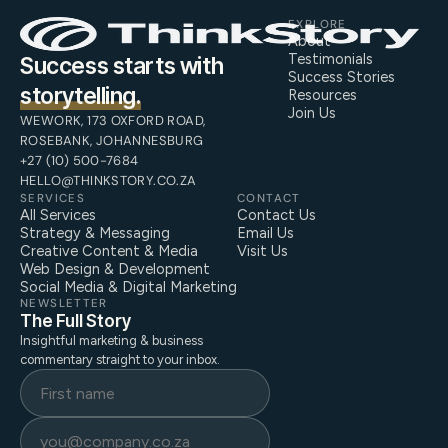
EXPLORE
About
Testimonials
Success starts with
Success Stories
storytelling.
Resources
Join Us
WEWORK, 173 OXFORD ROAD,
ROSEBANK, JOHANNESBURG
+27 (10) 500-7684
HELLO@THINKSTORY.CO.ZA
SERVICES
CONTACT
All Services
Contact Us
Strategy & Messaging
Email Us
Creative Content & Media
Visit Us
Web Design & Development
Social Media & Digital Marketing
NEWSLETTER
The Full Story
Insightful marketing & business
commentary straight to your inbox.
+ + + +
THE TASK. Please give the number of lines in the listing above where "Success" appears, and nothing else.

SOLUTION TO THE EXERCISE. 2